Roman Kosecki: jeśli Boniek będzie ubiegał się o reelekcję, ja nie wystartuję
Wiceprezes PZPN zapowiedział podczas wtorkowego zjazdu związku w Warszawie, że nie będzie kandydował w październiku na funkcję jego prezesa, jeśli jego rywalem miałby być obecny prezes.
2016-02-24, 08:45
Posłuchaj
- Chcę zabrać głos w sprawie mojego kandydowania. Jeżeli Zbigniew Boniek będzie ubiegał się w wyborach o stanowisko prezesa PZPN, ja nie będę kandydował. Jestem wiceprezesem tych władz. Pracujemy wspólnie, więc byłoby niemoralne i nienormalne, gdybym walczył z obecnym prezesem związku. To jasna sprawa - podkreślił Kosecki w trakcie obrad.
Były piłkarz reprezentacji oraz m.in. Atletico Madryt i FC Nantes odniósł się również do kwestii jednej z proponowanych zmian w statucie, które są przedmiotem obrad. Zgodnie z nią prezesem związku nie może być osoba, która pełni jednocześnie funkcje polityczne. Kosecki jest obecnie posłem RP.
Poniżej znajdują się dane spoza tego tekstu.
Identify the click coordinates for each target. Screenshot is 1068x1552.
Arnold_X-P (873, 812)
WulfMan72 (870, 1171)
- Trudno być sędzią we własnej sprawie, ale to jasne, że prezesem nie może być ktoś, kto piastuje funkcje polityczne. Zgadzam się, zresztą naprawdę trudno połączyć te sprawy. Wiem coś o tym, jestem przecież m.in. posłem i wiceprezesem PZPN - podkreślił Kosecki.